Collection of tsam ClusteringResult objects for multi-dimensional data.

Manages multiple ClusteringResult objects keyed by (period, scenario) tuples and provides convenient access and multi-dimensional DataArray building.

Follows xarray-like patterns with .dims, .coords, .sel(), and .isel().

Attributes:

Name Type Description
dims tuple[str, ...]

Tuple of dimension names, e.g., ('period', 'scenario').

coords dict[str, list]

Dict mapping dimension names to their coordinate values.

Example

results = ClusteringResults({(): cr}, dim_names=[]) results.n_clusters 2 results.cluster_assignments # Returns DataArray

Multi-dimensional case

results = ClusteringResults( ... {(2024, 'high'): cr1, (2024, 'low'): cr2}, ... dim_names=['period', 'scenario'], ... ) results.dims ('period', 'scenario') results.coords {'period': [2024], 'scenario': ['high', 'low']} results.sel(period=2024, scenario='high') # Label-based results.isel(period=0, scenario=1) # Index-based

Initialize ClusteringResults.

Parameters:

Name Type Description Default
results dict[tuple, ClusteringResult]

Dict mapping (period, scenario) tuples to tsam ClusteringResult objects.
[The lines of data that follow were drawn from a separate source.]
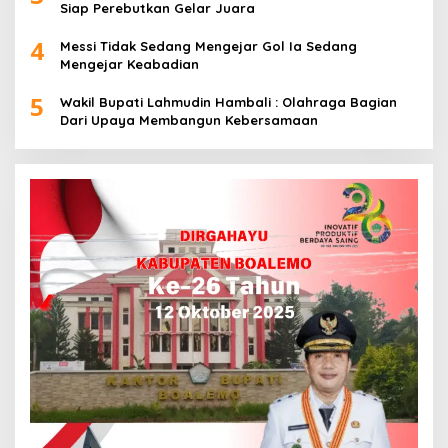
Siap Perebutkan Gelar Juara
4
Messi Tidak Sedang Mengejar Gol Ia Sedang
Mengejar Keabadian
5
Wakil Bupati Lahmudin Hambali : Olahraga Bagian
Dari Upaya Membangun Kebersamaan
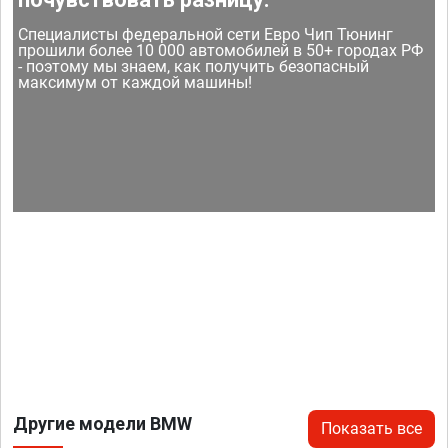
Специалисты федеральной сети Евро Чип Тюнинг
прошили более 10 000 автомобилей в 50+ городах РФ
- поэтому мы знаем, как получить безопасный
максимум от каждой машины!
Другие модели BMW
Показать все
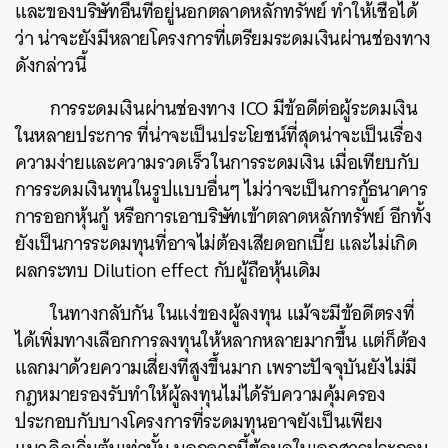
และของบริษัทอื่นที่อยู่นอกตลาดหลักทรัพย์ ทำให้เชื่อได้
ว่า น่าจะยังมีหลายโครงการที่เตรียมระดมเงินผ่านช่องทาง
ดังกล่าวนี้
การระดมเงินผ่านช่องทาง ICO มีข้อดีต่อผู้ระดมเงิน
ในหลายประการ ที่น่าจะเป็นประโยชน์ที่สุดน่าจะเป็นเรื่อง
ความง่ายและความรวดเร็วในการระดมเงิน เมื่อเทียบกับ
การระดมเงินทุนในรูปแบบอื่นๆ ไม่ว่าจะเป็นการกู้ธนาคาร
การออกหุ้นกู้ หรือการเอาบริษัทเข้าตลาดหลักทรัพย์ อีกทั้ง
ยังเป็นการระดมทุนที่อาจไม่ต้องเสียดอกเบี้ย และไม่เกิด
ผลกระทบ Dilution effect กับผู้ถือหุ้นเดิม
ในทางกลับกัน ในแง่ของผู้ลงทุน แม้จะมีข้อดีตรงที่
ได้เพิ่มทางเลือกการลงทุนให้หลากหลายมากขึ้น แต่ก็ต้อง
แลกมาด้วยความเสี่ยงทีสูงขึ้นมาก เพราะปัจจุบันยังไม่มี
กฎหมายรองรับทำให้ผู้ลงทุนไม่ได้รับความคุ้มครอง
ประกอบกับบางโครงการที่ระดมทุนอาจยังเป็นเพียง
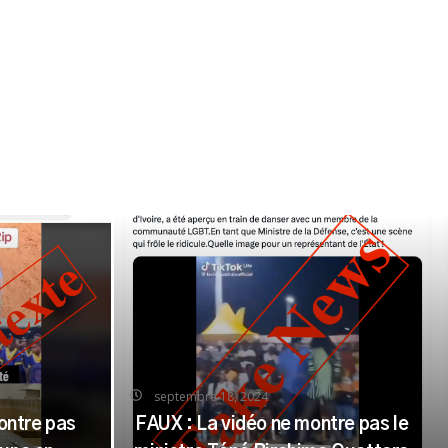
septembre 18, 2024
ontre pas
FAUX : La vidéo ne montre pas le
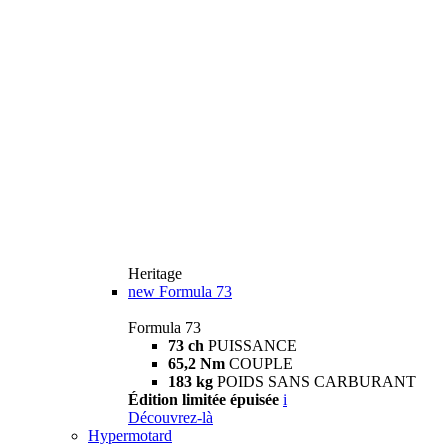
Heritage
new
Formula 73
Formula 73
73 ch
PUISSANCE
65,2 Nm
COUPLE
183 kg
POIDS SANS CARBURANT
Édition limitée épuisée
i
Découvrez-là
Hypermotard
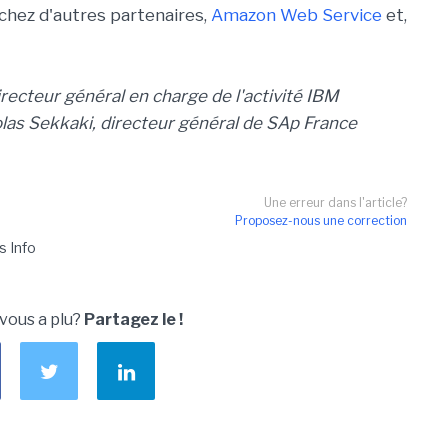
hez d'autres partenaires,
Amazon Web Service
et,
 directeur général en charge de l'activité IBM
las Sekkaki, directeur général de SAp France
Une erreur dans l'article?
Proposez-nous une correction
s Info
 vous a plu?
Partagez le !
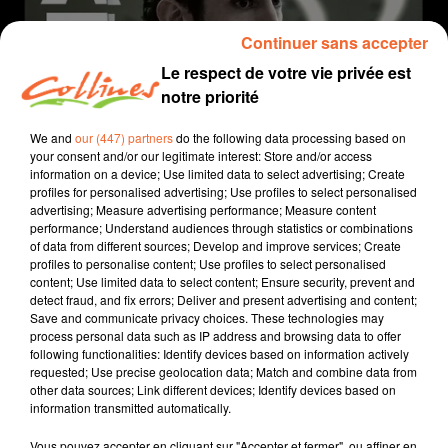
Continuer sans accepter
Le respect de votre vie privée est
notre priorité
We and
our (447) partners
do the following data processing based on
your consent and/or our legitimate interest: Store and/or access
information on a device; Use limited data to select advertising; Create
profiles for personalised advertising; Use profiles to select personalised
coup de coeur
cinéma
advertising; Measure advertising performance; Measure content
performance; Understand audiences through statistics or combinations
of data from different sources; Develop and improve services; Create
9 mars 2022 - 2 min 11 sec
profiles to personalise content; Use profiles to select personalised
content; Use limited data to select content; Ensure security, prevent and
GOLIATH - COUP DE COEUR DU 9 MARS 2022
detect fraud, and fix errors; Deliver and present advertising and content;
Save and communicate privacy choices. These technologies may
David Puaud
process personal data such as IP address and browsing data to offer
following functionalities: Identify devices based on information actively
Coup de coeur cinéma
requested; Use precise geolocation data; Match and combine data from
other data sources; Link different devices; Identify devices based on
Chaque mercredi, dans notre Actu Ciné à 17h15,
information transmitted automatically.
Morgan, programmateur au Fauteuil Rouge à
Bressuire, vous propose son coup de coeur.
Vous pouvez accepter en cliquant sur "Accepter et fermer", ou affiner en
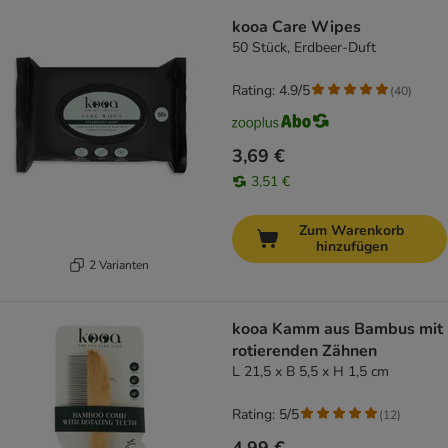
kooa Care Wipes
50 Stück, Erdbeer-Duft
Rating: 4.9/5
(
40
)
3,69 €
3,51 €
Zum Warenkorb
hinzufügen
2 Varianten
kooa Kamm aus Bambus mit
rotierenden Zähnen
L 21,5 x B 5,5 x H 1,5 cm
Rating: 5/5
(
12
)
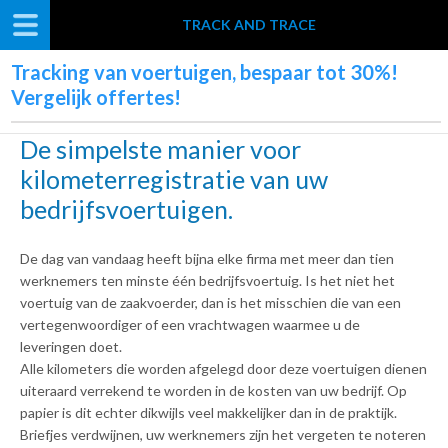
TRACK AND TRACE
Tracking van voertuigen, bespaar tot 30%!
Vergelijk offertes!
De simpelste manier voor
kilometerregistratie van uw
bedrijfsvoertuigen.
De dag van vandaag heeft bijna elke firma met meer dan tien
werknemers ten minste één bedrijfsvoertuig. Is het niet het
voertuig van de zaakvoerder, dan is het misschien die van een
vertegenwoordiger of een vrachtwagen waarmee u de
leveringen doet.
Alle kilometers die worden afgelegd door deze voertuigen dienen
uiteraard verrekend te worden in de kosten van uw bedrijf. Op
papier is dit echter dikwijls veel makkelijker dan in de praktijk.
Briefjes verdwijnen, uw werknemers zijn het vergeten te noteren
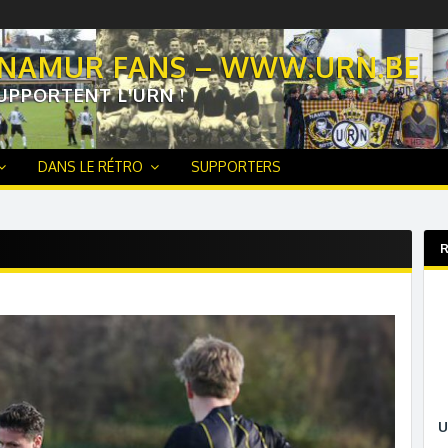
 NAMUR FANS – WWW.URN.BE
UPPORTENT L'URN !
DANS LE RÉTRO
SUPPORTERS
R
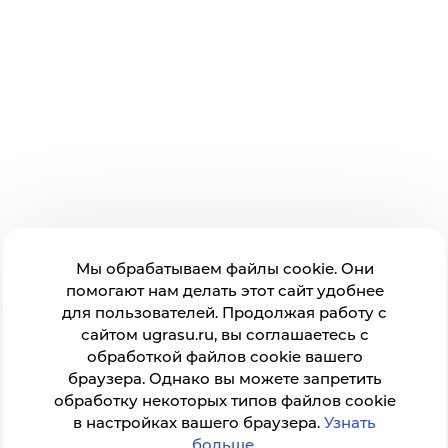
Мы обрабатываем файлы cookie. Они
помогают нам делать этот сайт удобнее
для пользователей. Продолжая работу с
сайтом ugrasu.ru, вы соглашаетесь с
обработкой файлов cookie вашего
браузера. Однако вы можете запретить
обработку некоторых типов файлов cookie
в настройках вашего браузера.
Узнать
больше
.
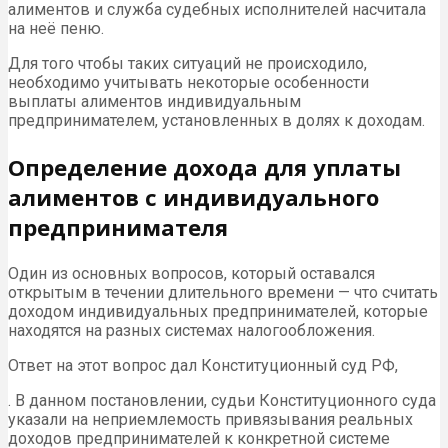
алиментов и служба судебных исполнителей насчитала
на неё пеню.
Для того чтобы таких ситуаций не происходило,
необходимо учитывать некоторые особенности
выплаты алиментов индивидуальным
предпринимателем, установленных в долях к доходам.
Определение дохода для уплаты
алиментов с индивидуального
предпринимателя
Один из основных вопросов, который оставался
открытым в течении длительного времени — что считать
доходом индивидуальных предпринимателей, которые
находятся на разных системах налогообложения.
Ответ на этот вопрос дал Конституционный суд РФ,
. В данном постановлении, судьи Конституционного суда
указали на неприемлемость привязывания реальных
доходов предпринимателей к конкретной системе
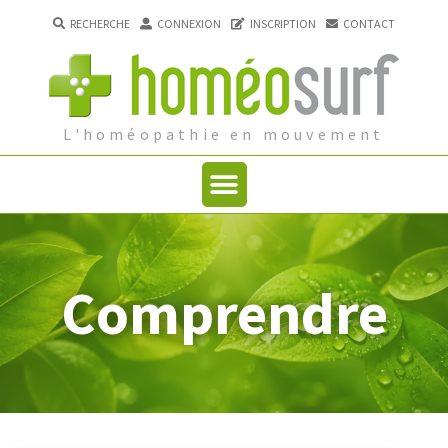
RECHERCHE
CONNEXION
INSCRIPTION
CONTACT
L'homéopathie en mouvement
Comprendre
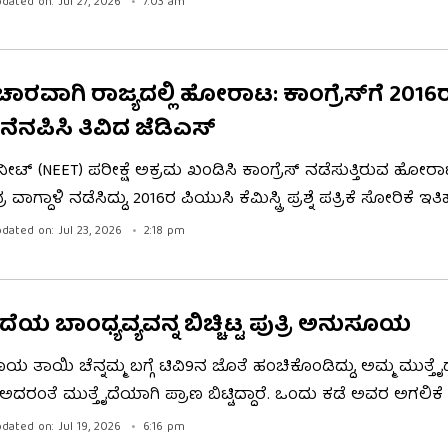
dated on: Jul 27, 2026
7:03 am
 ಕಾಂಗ್ರೆಸ್ ಹೈಕಮಾಂಡ್ ನಾಯಕರು ಭಾಗಿಯಾಗಿದ್ದರಿಂದ ಸಂಪುಟ ಕುರಿತ
ರಲಿಲ್ಲ.
ಿಚಾರವಾಗಿ ರಾಜ್ಯದಲ್ಲಿ ಹೋರಾಟ: ಕಾಂಗ್ರೆಸ್​​ಗೆ 2016
ೆನಪಿಸಿ ತಿವಿದ ಜೆಡಿಎಸ್​​
ೀಟ್ (NEET) ಪರೀಕ್ಷೆ ಅಕ್ರಮ ಖಂಡಿಸಿ ಕಾಂಗ್ರೆಸ್ ನಡೆಸುತ್ತಿರುವ ಹೋರಾ
 ವಾಗ್ದಾಳಿ ನಡೆಸಿದ್ದು, 2016ರ ಪಿಯುಸಿ ಕೆಮಿಸ್ಟ್ರಿ ಪ್ರಶ್ನೆ ಪತ್ರಿಕೆ ಸೋರಿಕೆ ಇ
್ದಾಳಿ ನಡೆಸಿದೆ. ಸಾಲು ಸಾಲು ಹಗರಣಗಳಾದಾಗ ಬಾಯಿ ಮುಚ್ಚಿಕೊಳ್ಳುವ ಕಾಂ
dated on: Jul 23, 2026
2:18 pm
ಈಗ ಮಾತನಾಡಲು ಯಾವ ನೈತಿಕತೆ ಇದೆ ? ಎಂದೂ ಪ್ರಶ್ನಿಸಿದೆ.
ೆಯ ಬಾಂಧ್ಯವ್ಯವನ್ನ ಬಿಚ್ಚಿಟ್ಟ ಪುತ್ರಿ ಅನುಸೂಯ
ೂಯ ತಾಯಿ ಚೆನ್ನಮ್ಮ ಬಗ್ಗೆ ಟಿವಿ9ನ ಜೊತೆ ಹಂಚಿಕೊಂಡಿದ್ದು, ಅಮ್ಮ ಮುತ್ತೈ
ಅದರಂತೆ ಮುತ್ತೈದೆಯಾಗಿ ಪ್ರಾಣ ಬಿಟ್ಟಿದ್ದಾರೆ. ಒಂದು ಕಡೆ ಅವರ ಅಗಲಿಕೆ
ಮುತ್ತೈದೆಯಾಗಿ ಸಾವನಪ್ಪಿರೋದು ತೃಪ್ತಿ ಇದೆ. ಅಪ್ಪ ಯಾವಾಗಲೂ ಹೇಳುತ್ತಿದ
dated on: Jul 19, 2026
6:16 pm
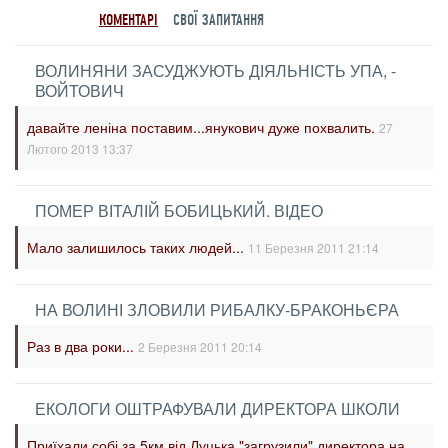
КОМЕНТАРІ
СВОЇ ЗАПИТАННЯ
ВОЛИНЯНИ ЗАСУДЖУЮТЬ ДІЯЛЬНІСТЬ УПА, -
ВОЙТОВИЧ
давайте леніна поставим...янукович дуже похвалить.
27
Лютого 2013 13:37
ПОМЕР ВІТАЛІЙ БОБИЦЬКИЙ. ВІДЕО
Мало залишилось таких людей...
11 Березня 2011 21:14
НА ВОЛИНІ ЗЛОВИЛИ РИБАЛКУ-БРАКОНЬЄРА
Раз в два роки...
2 Березня 2011 20:14
ЕКОЛОГИ ОШТРАФУВАЛИ ДИРЕКТОРА ШКОЛИ
Приїхали собі за 5км від Луцька,"загрузили" директора на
For simple cases without periods/scenarios, use {(): result}.

required
dim_names list[str]

Names of extra dimensions, e.g., ['period', 'scenario'].

required

Attributes

dims property
dims: tuple[str, ...]

Dimension names as tuple (xarray-like).

dim_names property
dim_names: list[str]

Dimension names as list (backwards compatibility).

coords property
coords: dict[str, list]

Coordinate values for each dimension (xarray-like).

Returns:

Type Description
dict[str, list]

Dict mapping dimension names to lists of coordinate values.

n_clusters property
n_clusters: int

Number of clusters (same for all results).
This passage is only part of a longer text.